§ Activity
For the entries below, the expected answer is the line with "Penile Enhancement", the line with "Peyronies Repair", and every line between them, exactly as written, and nothing more.

§ Supplied data
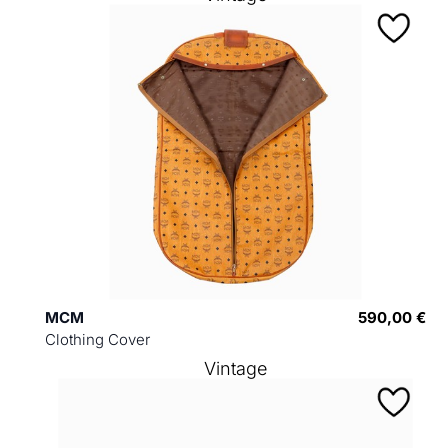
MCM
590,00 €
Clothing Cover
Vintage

---

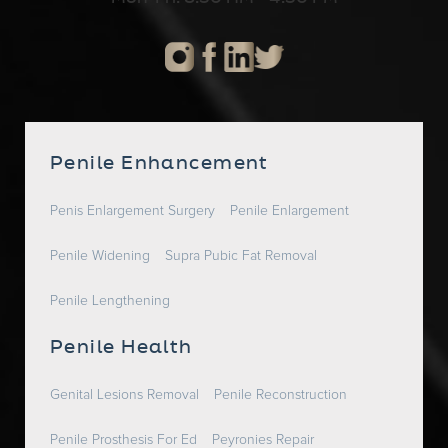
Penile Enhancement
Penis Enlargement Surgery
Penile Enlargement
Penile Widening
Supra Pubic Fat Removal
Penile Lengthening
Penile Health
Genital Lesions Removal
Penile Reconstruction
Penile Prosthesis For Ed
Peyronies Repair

...

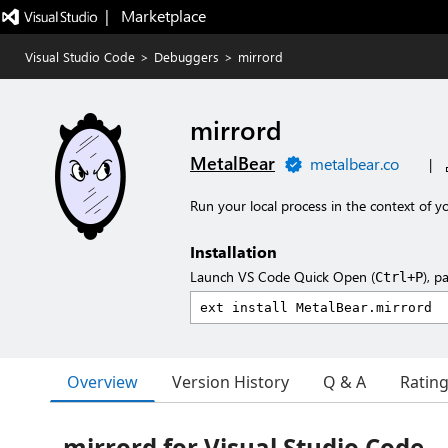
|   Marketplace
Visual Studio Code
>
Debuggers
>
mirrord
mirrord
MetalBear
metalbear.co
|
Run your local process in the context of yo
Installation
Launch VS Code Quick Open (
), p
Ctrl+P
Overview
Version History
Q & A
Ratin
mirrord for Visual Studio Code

§ Expected answer
Penile Enhancement
Penis Enlargement Surgery
Penile Enlargement
Penile Widening
Supra Pubic Fat Removal
Penile Lengthening
Penile Health
Genital Lesions Removal
Penile Reconstruction
Penile Prosthesis For Ed
Peyronies Repair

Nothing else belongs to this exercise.